Purified barley EVs were treated with RNase A and proteinase K (yellow square) or Triton X-100, RNase A, and Proteinase K (green rhombus) after isolation and co-inoculated with F. graminearum. Additionally, untreated (orange circle) and EV-free PBS (brown cross) were co-inoculated as positive and negative controls

Fig. 4
figure 4

The effects of the investigated enzymes and detergent were evaluated by co-cultivating EVs without barley. 5 and 10 µl were added per enzyme, detergent, or combination. PBS (negative control, EV-free and enzyme- or detergent-free, red line) is shown as a reference. Optical density at selected timepoints [22, 33, and 44 h post-inoculation (hpi)] was mapped as a bar diagram and statistical analysis (two-tailed Student’s t-test) was performed with PBS-treated F. graminearum as reference. Asterisks indicate significant differences (p-value < 0.05)

Fig. 5
figure 5

The relative fungal growth in the co-culture was calculated using the EV-free cultivation conditions with enzymes and detergent only as a baseline. Control (tris–EDTA): circle; CYP3RNA: triangle (af). Selected timepoints were chosen for statistical analysis. Differences between TE- or CYP3RNA-sprayed barley leaves were calculated for each investigated volume and EV pre-treatment using a two-tailed Student’s t-test (p-value < 0.05). 5 µl EVs of TE-sprayed barley leaves: light green; 5 µl EVs of CYP3RNA-sprayed barley leaves: dark green; 10 µl EVs of TE-sprayed barley leaves: light brown; 10 µl EVs of CYP3RNA-sprayed barley leaves: dark brown (g)

Fig. 6
figure 6

42 h post-inoculation (hpi) EV–F. graminearum co-cultures were harvested and technical triplicates were combined before RNA isolation. Transcriptional analyses were performed and FgCYP51A and FgCYP51C expression was calculated with the ΔΔCt method using the elongation factor 1 α as the reference gene. ΔΔCt values were calculated by referring to ΔCt values of samples which were derived from F. graminearum cultures where EVs were equally treated after isolation but derived from control-sprayed (non-RNA) leaves

Discussion

More than 50 studies demonstrate RNAi-based control of fungal pathogens with an average plant disease resistance of about 60% [28]. These studies reflect the enormous potential of RNAi technologies to meet the socio-political demand to halve the use of chemical pesticides by 2030 in Europe which has been approved by the European Commission in their farm-to-fork strategy in 2021 European Commission [70]. To meet this challenge, we must gain more mechanistic insights regarding the uptake and transport of exogenously applied dsRNAs to ensure their integrity and stability when used as dsRNA-based pesticides in the field. For example, proper RNA uptake and transport essentially serve as effective protection against degradation under difficult environmental conditions. Inside plants, exogenously-originating RNA may be further stabilized by the formation of RNA–protein complexes and/or EVs that can encapsulate RNAs, thus sheltering them from RNases or degradation in general during short- (cell-to-cell) or long-distance (systemic) movement. Given the assumption that EVs may participate in or facilitate the transfer of sRNAs during plant-pathogen interaction, the question is whether they are required in the transfer of HIGS- and SIGS-derived RNAs as well. We previously found that EVs isolated from HIGS-A. thaliana and SIGS-barley plants principally contain transgene- and dsRNA-spray-derived siRNAs [47, 49]. However, since the amount of HIGS and SIGS-related siRNA inside EVs was low, we assessed here whether these siRNAs could induce the silencing of F. graminearum CYP51 genes and thus fungal growth inhibition, despite their low abundance.

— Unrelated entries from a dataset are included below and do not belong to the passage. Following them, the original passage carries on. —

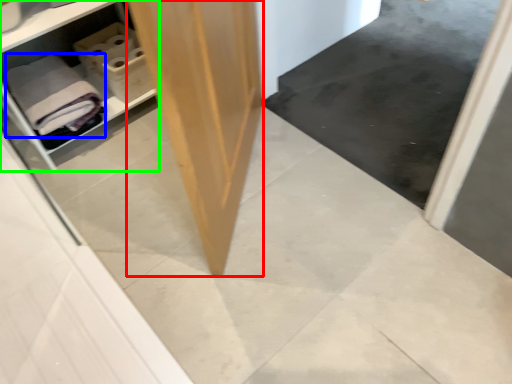 Question: Considering the real-world distances, which object is farthest from plywood (highlighted by a red box)? bath towel (highlighted by a blue box) or shelf (highlighted by a green box)?

Choices:
 (A) bath towel
 (B) shelf

Answer: (B) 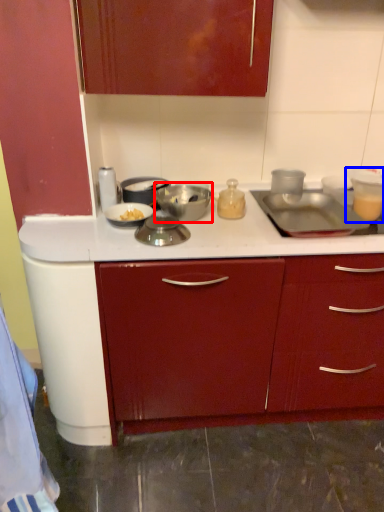 Question: Which of the following is the closest to the observer, kitchen appliance (highlighted by a red box) or appliance (highlighted by a blue box)?

Choices:
 (A) kitchen appliance
 (B) appliance

Answer: (A) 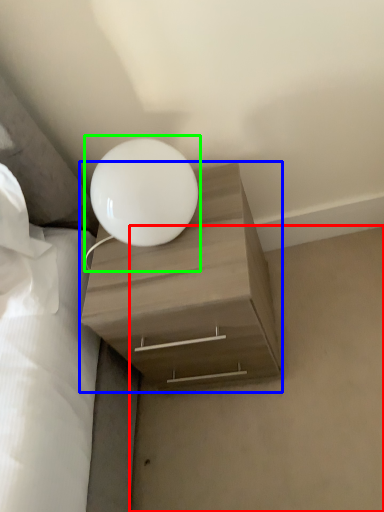 Question: Estimate the real-world distances between objects in this image. Which object is farther from concrete (highlighted by a red box), nightstand (highlighted by a blue box) or lamp (highlighted by a green box)?

Choices:
 (A) nightstand
 (B) lamp

Answer: (B) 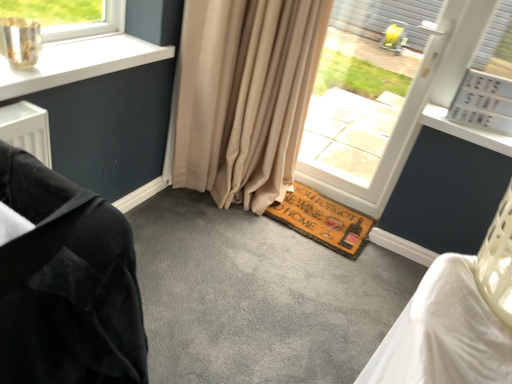 Question: Is the depth of white plastic window at center less than that of beige fabric curtain at center?

Choices:
 (A) no
 (B) yes

Answer: (A)

Question: From a real-world perspective, is white plastic window at center physically above beige fabric curtain at center?

Choices:
 (A) yes
 (B) no

Answer: (A)

Question: From the image's perspective, would you say white plastic window at center is shown under beige fabric curtain at center?

Choices:
 (A) no
 (B) yes

Answer: (A)

Question: From the image's perspective, is white plastic window at center over beige fabric curtain at center?

Choices:
 (A) no
 (B) yes

Answer: (B)

Question: Is white plastic window at center shorter than beige fabric curtain at center?

Choices:
 (A) yes
 (B) no

Answer: (B)

Question: Is white plastic window at center inside the boundaries of brown coir doormat at lower center, or outside?

Choices:
 (A) outside
 (B) inside

Answer: (A)

Question: From their relative heights in the image, would you say white plastic window at center is taller or shorter than brown coir doormat at lower center?

Choices:
 (A) short
 (B) tall

Answer: (B)

Question: Would you say white plastic window at center is to the left or to the right of brown coir doormat at lower center in the picture?

Choices:
 (A) right
 (B) left

Answer: (A)

Question: From a real-world perspective, is white plastic window at center physically located above or below brown coir doormat at lower center?

Choices:
 (A) below
 (B) above

Answer: (B)

Question: Is beige fabric curtain at center inside or outside of white plastic window at center?

Choices:
 (A) outside
 (B) inside

Answer: (A)

Question: Considering their positions, is beige fabric curtain at center located in front of or behind white plastic window at center?

Choices:
 (A) front
 (B) behind

Answer: (A)

Question: In terms of width, does beige fabric curtain at center look wider or thinner when compared to white plastic window at center?

Choices:
 (A) thin
 (B) wide

Answer: (B)

Question: Considering the positions of beige fabric curtain at center and white plastic window at center in the image, is beige fabric curtain at center bigger or smaller than white plastic window at center?

Choices:
 (A) small
 (B) big

Answer: (B)

Question: Considering their positions, is brown coir doormat at lower center located in front of or behind beige fabric curtain at center?

Choices:
 (A) front
 (B) behind

Answer: (B)

Question: From a real-world perspective, is brown coir doormat at lower center positioned above or below beige fabric curtain at center?

Choices:
 (A) above
 (B) below

Answer: (B)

To address these questions, we treated F. graminearum with EVs isolated from dsRNA-sprayed barley plants as well as transgenic HIGS-A. thaliana in vitro. The impurity of plant EV isolates raised concerns about the reliability of findings and their interpretation [33, 46]; we thus performed rigorous digestive treatments of EV isolates before F. graminearum in vitro testing. Encouraged by our previous finding that drop inoculation of barley EVs on F. graminearum cultures grown on solid agar plates caused an increase in purple pigmentation, indicative of the stress-induced premature formation of fruiting bodies [48], we expected to observe similar effects in liquid cultures. Interestingly, another recent study demonstrated the antifungal activity of EVs derived from root exudates of tomato plants against F. oxysporum, B. cinerea and Alternaria alternata [12], supporting the validity of in vitro EV–fungal spore interaction tests.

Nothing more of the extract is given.